Diversity¶

What is it¶

Diversity indices and classwise diversity indices measure the evenness or uniformity of the sampling of metadata factors over a dataset. Diversity indices identify whether intrinsic or extrinsic metadata factors are sampled disproportionately to others, which may indicate sources of sampling bias. Even, or uniform, sampling with respect to class labels is often referred to as stratification, but it may also be important to understand whether a dataset is sampled uniformly with respect to metadata and contextual variables.

Diversity indices are normalized measures of uniformity taking values on the interval [0, 1]. DataEval offers two diversity indices—the inverse Simpson diversity index and the normalized Shannon entropy. Values near 1 indicate uniform sampling, while values near 0 indicate imbalanced sampling, e.g. all values taking a single value.

Classwise diversity indices measure uniformity of metadata factors among samples within a class and may be a useful diagnostic metric for assessing classwise sampling bias in a dataset.

When to use it¶

Diversity indices can be used as a diagnostic metric during dataset development and during model development and evaluation. Much like class imbalance, sampling imbalance with respect to environment, context, or other factors could lead to poor generalization or otherwise poor model performance and are important to understand for both model developers and test and evaluation (T&E) engineers.

For dataset development and test and evaluation, diversity indices may inform dataset splits or measure the quality of the splits by identifying sources of sampling bias across training, validation, and test splits. Diversity indices may also be used during T&E in order to contextualize model performance results by identifying sources of sampling biases encoded in the model through training and validation datasets. Similarly, model developers may use diversity indices to develop and sample their training data or to contextualize results during iterative model development.

In order to use diversity, the user must supply their metadata in a DataEval specific format.
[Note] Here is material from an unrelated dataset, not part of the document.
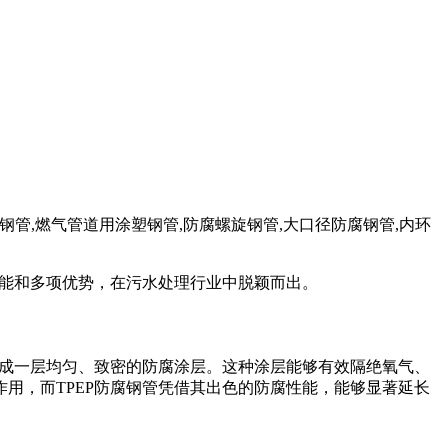
用涂塑钢管,燃气管道用涂塑钢管,防腐螺旋钢管,大口径防腐钢管,内环
性能和多项优势，在污水处理行业中脱颖而出。
形成一层均匀、致密的防腐涂层。这种涂层能够有效隔绝氧气、
用，而TPEP防腐钢管凭借其出色的防腐性能，能够显著延长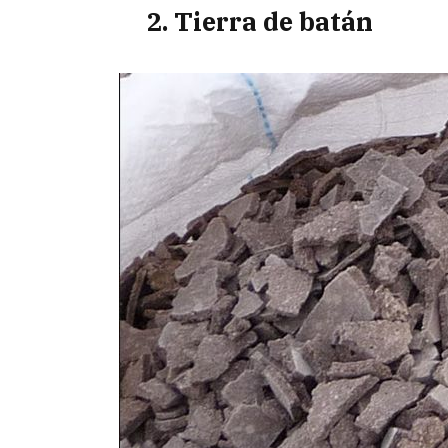
2. Tierra de batán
Because of this requirement, DataEval has a Metadata class that will take in user metadata and format it into DataEval’s format. The diversity function takes in the Metadata class for its analysis.

Theory behind it¶

Simpson diversity index¶

The inverse Simpson diversity index is given by

\[ d = \frac{1}{N \sum_i^N p_i^2}, \]

where \(p_i\) are discrete probabilities for bin \(i\) where \(p_i \neq 0\). When the data take \(N\) unique values and are uniformly sampled, \(p_i = 1/N\) for \( i = 1\ldots N\), which makes \(d = 1 / \left( \sum_i^N 1/N\right) = 1\). The minimum value of the Simpson diversity index is \(d = 1/N\) when \(p_i = 1, p_j = 0 \, \forall j \neq i\). The metric reported by DataEval, \(d'\), is rescaled linearly to the interval \([0, 1]\) using

\[ d' = \frac{d - (1/N)}{1 - (1/N)} = \frac{d N - 1}{ N - 1}. \]

For data with few unique factors, the unscaled diversity index can take relatively high minimum values, e.g. 0.5 for \(N = 2\). Linear rescaling expands the range of values to the more intuitive unit interval, removes dependence on number of classes or unique values, and enables consistent treatment of limiting values for both Shannon and Simpson diversity indices.

Shannon diversity index¶

The Shannon diversity index is given by

\[ d = - \frac{1}{\log N}\sum_i^N p_i \log p_i, \]

where the typical Shannon entropy has been normalized by its maximum value, \(\log N\). Like the Simpson diversity index and its rescaled version, the Shannon diversity index takes a maximum value of 1 when all \(p_i\) are equal. In particular, for \(p_i = 1/N\),

\[ d = \frac{1}{\log N} \sum_i^N \frac{\log N}{N} = 1 \]

Strongly asymmetric distributions take values close to 0, and the minimum entropy distribution where \(p_i = 1, p_j = 0 \,\forall j \neq i\) leads to a scaled entropy of 0.

Edge cases¶

Real-world datasets often result in strange distributions of metadata factors, resulting in diversity indices that can take somewhat counterintuitive values. For instance, in the case of one unique value or a single class, it may not be obvious that diversity indices should convey perfect uniformity (1) or strong asymmetry (0). The value of the unscaled inverse Simpson diversity index when all data take a single value is 1; however, the rescaling instead maps the index to 0.

The Shannon entropy approaches 0 as the PDF approaches a single bin, i.e. \(1 \log(1)= 0\). Variables have a single value with probability 1 indicating no uncertainty. Normalizing the entropy by its maximum value of \(\log N\) could lead to ambiguity in this case due to an indeterminate form; however, in DataEval the ambiguity is resolved by assigning the limit of the unnormalized entropy—i.e. not reversing the interpretation of the single-bin entropy through a normalization artifact.

When distributions collapse to a single bin, data take a single value with probability 1. There is no uncertainty (entropy) and no diversity, which is reflected by the metric.